Why are the Neocons Still Around?

Recent attempts by adversaries of President Obama to blame him for yet another undesirable circumstance—in this case, popular outrage in the Middle East over an anti-Islam video—reminds us of one of the oddest aspects of discourse in the United States about foreign and security policy: that the same people who not too many years ago inflicted on us the Iraq War are still part of that discourse. They get air time and column space, and evidently at least somebody seems to be listening to them.

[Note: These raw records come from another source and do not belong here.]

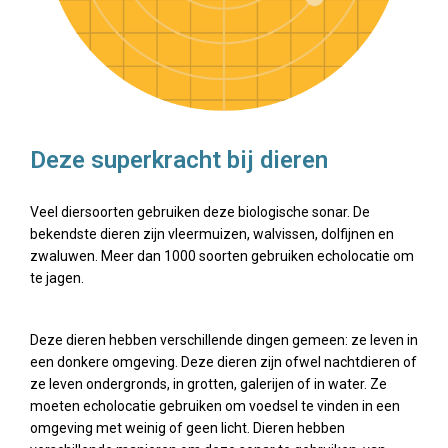
Deze superkracht bij dieren
Veel diersoorten gebruiken deze biologische sonar. De
bekendste dieren zijn vleermuizen, walvissen, dolfijnen en
zwaluwen. Meer dan 1000 soorten gebruiken echolocatie om
te jagen.
Deze dieren hebben verschillende dingen gemeen: ze leven in
een donkere omgeving. Deze dieren zijn ofwel nachtdieren of
ze leven ondergronds, in grotten, galerijen of in water. Ze
moeten echolocatie gebruiken om voedsel te vinden in een
omgeving met weinig of geen licht. Dieren hebben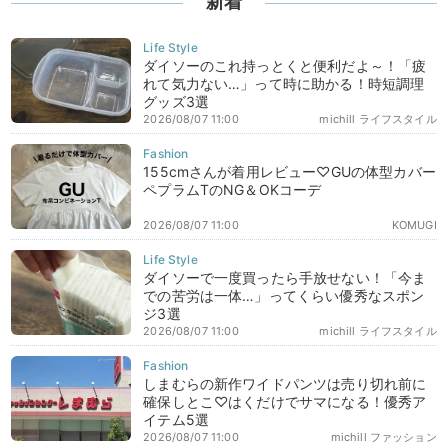
新着
ダイソーのこれ持っとくと便利だよ～！「疲
れて気力ない…」って時に助かる！時短調理
グッズ3選
2026/08/07 11:00
michill ライフスタイル
155cmさんが着用レビュー♡GUの体型カバー
ペプラムTのNG＆OKコーデ
2026/08/07 11:00
KOMUGI
ダイソーで一度買ったら手放せない！「今ま
での苦労は一体…」ってくらい優秀なスポン
ジ3選
2026/08/07 11:00
michill ライフスタイル
しまむらの新作ワイドパンツは売り切れ前に
確保しとこ♡はくだけでサマになる！優秀ア
イテム5選
2026/08/07 11:00
michill ファッション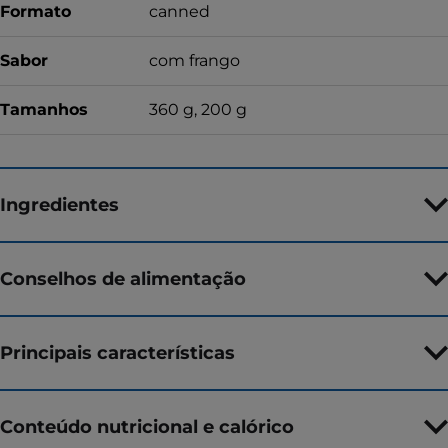
Formato
canned
Sabor
com frango
Tamanhos
360 g, 200 g
Ingredientes
Conselhos de alimentação
Principais características
Conteúdo nutricional e calórico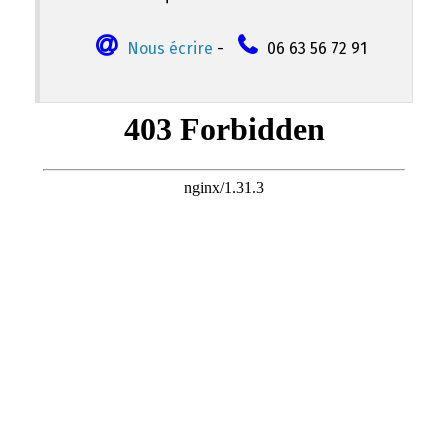
Nous écrire
-
06 63 56 72 91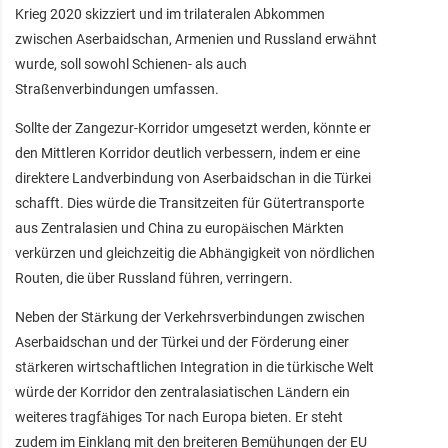
Krieg 2020 skizziert und im trilateralen Abkommen
zwischen Aserbaidschan, Armenien und Russland erwähnt
wurde, soll sowohl Schienen- als auch
Straßenverbindungen umfassen.
Sollte der Zangezur-Korridor umgesetzt werden, könnte er
den Mittleren Korridor deutlich verbessern, indem er eine
direktere Landverbindung von Aserbaidschan in die Türkei
schafft. Dies würde die Transitzeiten für Gütertransporte
aus Zentralasien und China zu europäischen Märkten
verkürzen und gleichzeitig die Abhängigkeit von nördlichen
Routen, die über Russland führen, verringern.
Neben der Stärkung der Verkehrsverbindungen zwischen
Aserbaidschan und der Türkei und der Förderung einer
stärkeren wirtschaftlichen Integration in die türkische Welt
würde der Korridor den zentralasiatischen Ländern ein
weiteres tragfähiges Tor nach Europa bieten. Er steht
zudem im Einklang mit den breiteren Bemühungen der EU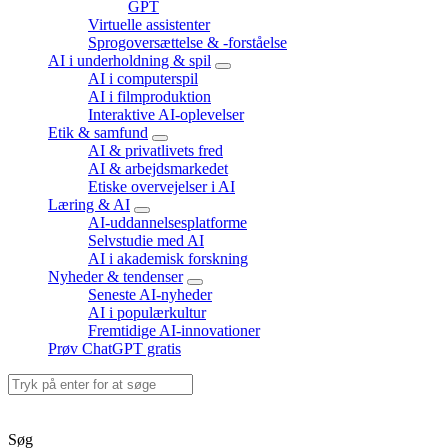
expand
GPT
child
Virtuelle assistenter
menu
Sprogoversættelse & -forståelse
AI i underholdning & spil
expand
AI i computerspil
child
AI i filmproduktion
menu
Interaktive AI-oplevelser
Etik & samfund
expand
AI & privatlivets fred
child
AI & arbejdsmarkedet
menu
Etiske overvejelser i AI
Læring & AI
expand
AI-uddannelsesplatforme
child
Selvstudie med AI
menu
AI i akademisk forskning
Nyheder & tendenser
expand
Seneste AI-nyheder
child
AI i populærkultur
menu
Fremtidige AI-innovationer
Prøv ChatGPT gratis
Search
for:
aibi.dk - Din leverandør af AI nyheder- nyeste trends indenfor
kunstig intelligens © Copyright 2023. All rights reserved.
Søg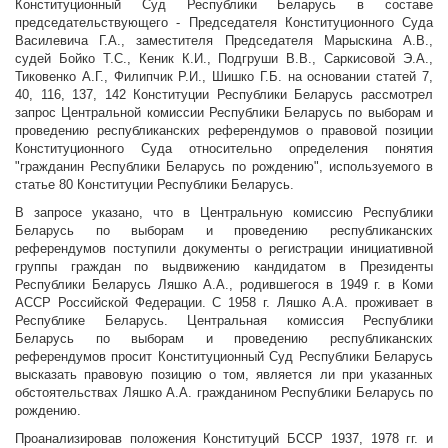
Конституционный Суд Республики Беларусь в составе
председательствующего - Председателя Конституционного Суда
Василевича Г.А., заместителя Председателя Марыскина А.В.,
судей Бойко Т.С., Кеник К.И., Подгруши В.В., Саркисовой Э.А.,
Тиковенко А.Г., Филипчик Р.И., Шишко Г.Б. на основании статей 7,
40, 116, 137, 142 Конституции Республики Беларусь рассмотрел
запрос Центральной комиссии Республики Беларусь по выборам и
проведению республиканских референдумов о правовой позиции
Конституционного Суда относительно определения понятия
"гражданин Республики Беларусь по рождению", используемого в
статье 80 Конституции Республики Беларусь.
В запросе указано, что в Центральную комиссию Республики
Беларусь по выборам и проведению республиканских
референдумов поступили документы о регистрации инициативной
группы граждан по выдвижению кандидатом в Президенты
Республики Беларусь Ляшко А.А., родившегося в 1949 г. в Коми
АССР Российской Федерации. С 1958 г. Ляшко А.А. проживает в
Республике Беларусь. Центральная комиссия Республики
Беларусь по выборам и проведению республиканских
референдумов просит Конституционный Суд Республики Беларусь
высказать правовую позицию о том, является ли при указанных
обстоятельствах Ляшко А.А. гражданином Республики Беларусь по
рождению.
Проанализировав положения Конституций БССР 1937, 1978 гг. и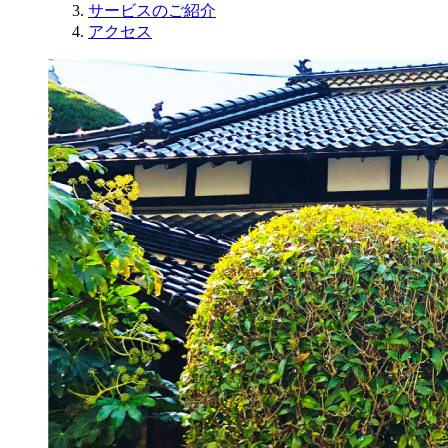
サービスのご紹介
アクセス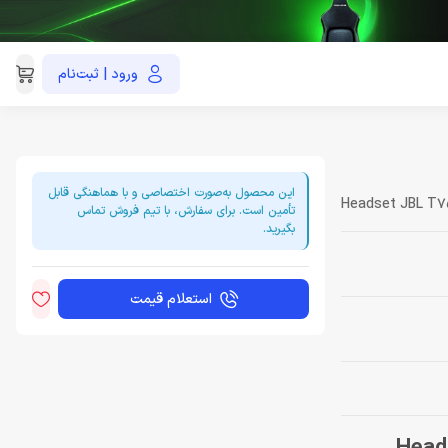
ورود | ثبت‌نام
021-91035390
این محصول به‌صورت اختصاصی و با هماهنگی قابل
Headset JBL T7
تأمین است. برای سفارش، با تیم فروش تماس
بگیرید.
استعلام قیمت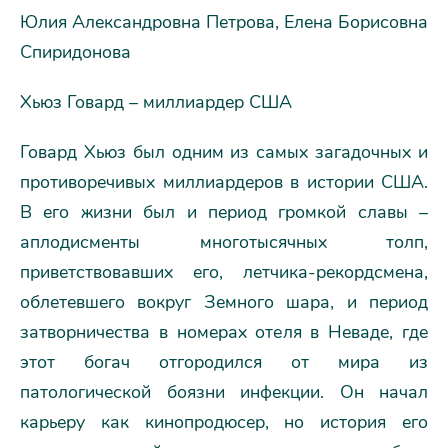
Юлия Александровна Петрова, Елена Борисовна
Спиридонова
Хьюз Говард – миллиардер США
Говард Хьюз был одним из самых загадочных и
противоречивых миллиардеров в истории США.
В его жизни был и период громкой славы –
аплодисменты многотысячных толп,
приветствовавших его, летчика-рекордсмена,
облетевшего вокруг Земного шара, и период
затворничества в номерах отеля в Неваде, где
этот богач отгородился от мира из
патологической боязни инфекции. Он начал
карьеру как кинопродюсер, но история его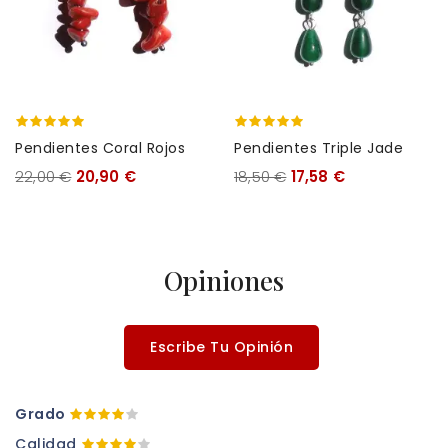
Pendientes Coral Rojos
Pendientes Triple Jade
22,00 €
20,90 €
18,50 €
17,58 €
Opiniones
Escribe Tu Opinión
Grado
Calidad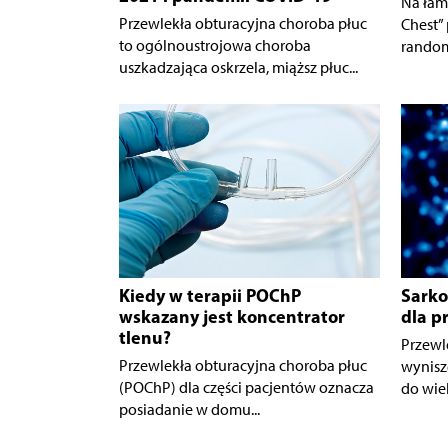
Na łam
Przewlekła obturacyjna choroba płuc
Chest”
to ogólnoustrojowa choroba
random
uszkadzająca oskrzela, miąższ płuc...
Kiedy w terapii POChP
Sarko
wskazany jest koncentrator
dla p
tlenu?
Przewl
Przewlekła obturacyjna choroba płuc
wynisz
(POChP) dla części pacjentów oznacza
do wiel
posiadanie w domu...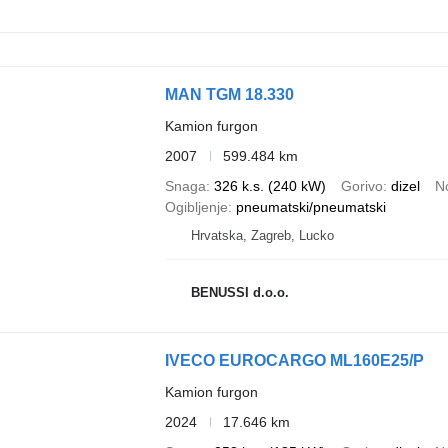
MAN TGM 18.330
Kamion furgon
2007
599.484 km
Snaga
326 k.s. (240 kW)
Gorivo
dizel
N
Ogibljenje
pneumatski/pneumatski
Hrvatska, Zagreb, Lucko
BENUSSI d.o.o.
IVECO EUROCARGO ML160E25/P
Kamion furgon
2024
17.646 km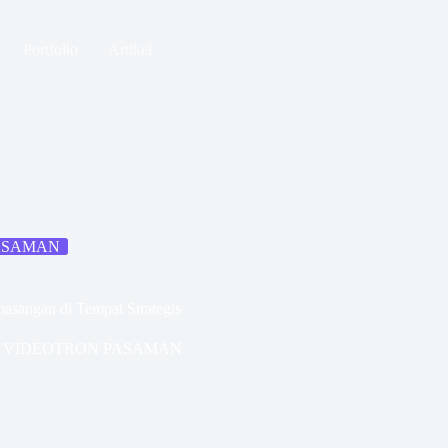
Portfolio
Artikel
ASAMAN
asangan di Tempat Strategis
 VIDEOTRON PASAMAN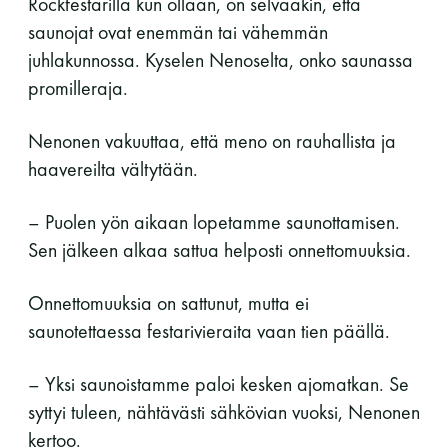
Rockfestarilla kun ollaan, on selvääkin, että
saunojat ovat enemmän tai vähemmän
juhlakunnossa. Kyselen Nenoselta, onko saunassa
promilleraja.
Nenonen vakuuttaa, että meno on rauhallista ja
haavereilta vältytään.
– Puolen yön aikaan lopetamme saunottamisen.
Sen jälkeen alkaa sattua helposti onnettomuuksia.
Onnettomuuksia on sattunut, mutta ei
saunotettaessa festarivieraita vaan tien päällä.
– Yksi saunoistamme paloi kesken ajomatkan. Se
syttyi tuleen, nähtävästi sähkövian vuoksi, Nenonen
kertoo.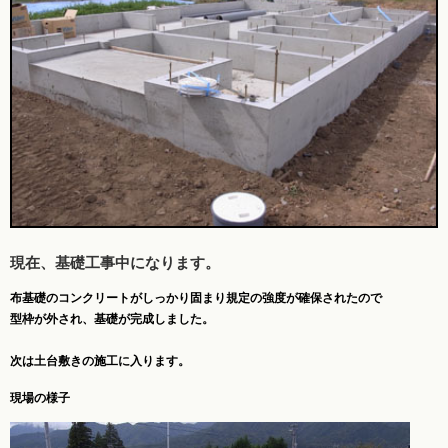
現在、基礎工事中になります。
布基礎のコンクリートがしっかり固まり規定の強度が確保されたので
型枠が外され、基礎が完成しました。
次は土台敷きの施工に入ります。
現場の様子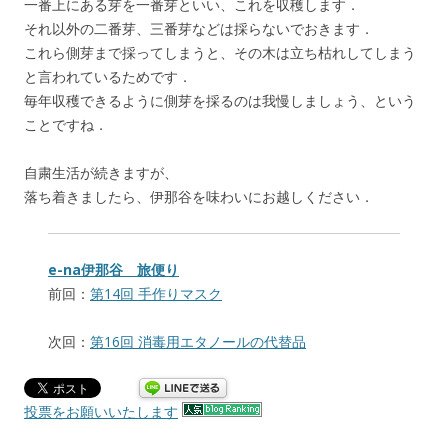
一番上にある芽を一番芽といい、これを収穫します．
それ以外の二番芽、三番芽などは採らないでおきます．
これら側芽まで採ってしまうと、その木は立ち枯れしてしまう
と言われているためです．
毎年収穫できるように側芽を採るのは我慢しましょう、という
ことですね．
自粛生活が続きますが、
落ち着きましたら、伊那谷を味わいにお越しください．
e-na伊那谷 旅便り
前回：
第14回 手作りマスク
次回：
第16回 消毒用エタノールの代替品
投票をお願いいたします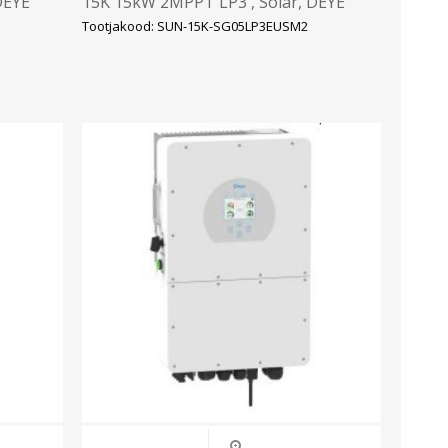
DEYE
15K 15kW 2MPPT LP3 , Solar, DEYE
Tootjakood: SUN-15K-SG05LP3EUSM2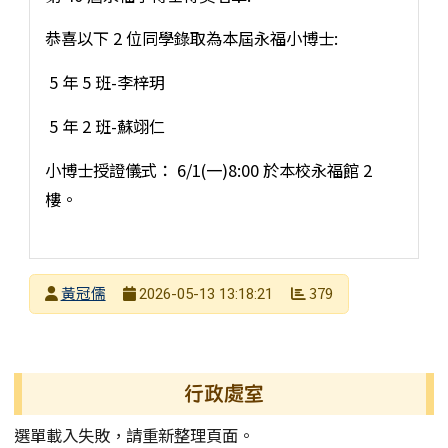
恭喜以下 2 位同學錄取為本屆永福小博士:
5 年 5 班-李梓玥
5 年 2 班-蘇翊仁
小博士授證儀式： 6/1(一)8:00 於本校永福館 2
樓。
發布者
黃冠儒
379
2026-05-13 13:18:21
發布日期
瀏覽次數
左邊區域內容
行政處室
選單載入失敗，請重新整理頁面。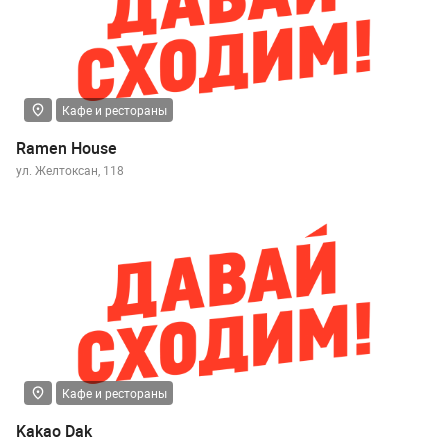
Кафе и рестораны
Ramen House
ул. Желтоксан, 118
Кафе и рестораны
Kakao Dak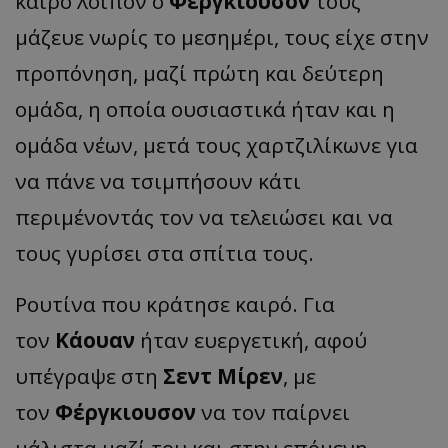
καιρό λοιπόν ο
Φέργκιουσον
τούς
μάζευε νωρίς το μεσημέρι, τους είχε στην
προπόνηση, μαζί πρώτη και δεύτερη
ομάδα, η οποία ουσιαστικά ήταν και η
ομάδα νέων, μετά τους χαρτζιλίκωνε για
να πάνε να τσιμπήσουν κάτι
περιμένοντάς τον να τελειώσει και να
τους γυρίσει στα σπίτια τους.
Ρουτίνα που κράτησε καιρό. Για
τον
Κάουαν
ήταν ευεργετική, αφού
υπέγραψε στη
Σεντ Μίρεν
, με
τον
Φέργκιουσον
να τον παίρνει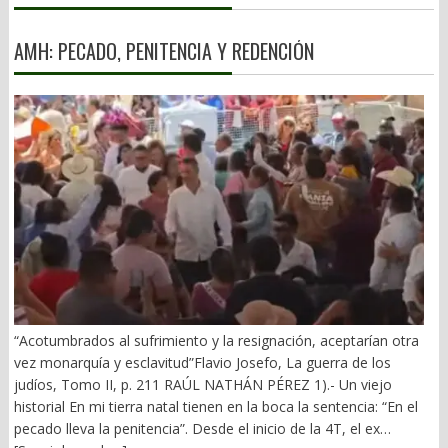
AMH: PECADO, PENITENCIA Y REDENCIÓN
“Acotumbrados al sufrimiento y la resignación, aceptarían otra
vez monarquía y esclavitud”Flavio Josefo, La guerra de los
judíos, Tomo II, p. 211 RAÚL NATHÁN PÉREZ 1).- Un viejo
historial En mi tierra natal tienen en la boca la sentencia: “En el
pecado lleva la penitencia”. Desde el inicio de la 4T, el ex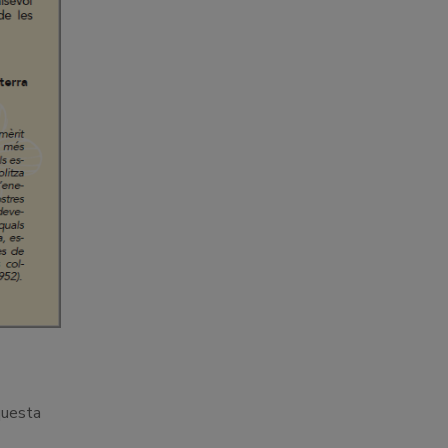
questa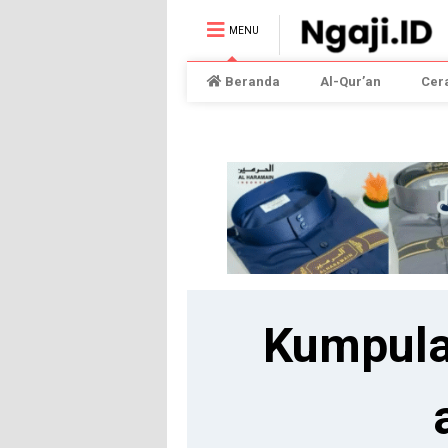
MENU
Beranda
Al-Qur’an
Cer
Kumpula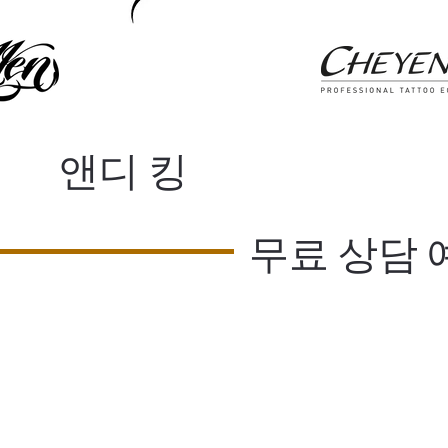
앤디 킹
무료 상담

One mistake should not condemn someone to silence, but we are not talking about just any old mistake. The Iraq War was one of the biggest and costliest blunders in the history of U.S. foreign relations. The human and material costs, including an ultimate fiscal and economic toll in the multiple trillions in addition to the political and diplomatic damage, have been immense. Moreover, promotion of that war demonstrated a fundamental misunderstanding of fault lines in the Middle East, political culture in the region, the nature of political change there, the roots of enmity and security threats toward the United States, and the limitations of U.S. power and especially military power. There is no reason anyone should pay one iota of attention to what the promoters of that war have to say today on anything related to those subjects. And yet those are the very sorts of subjects, often with particular reference to countries such as Iran, Syria and Libya, on which neocon promoters of the Iraq War expound today.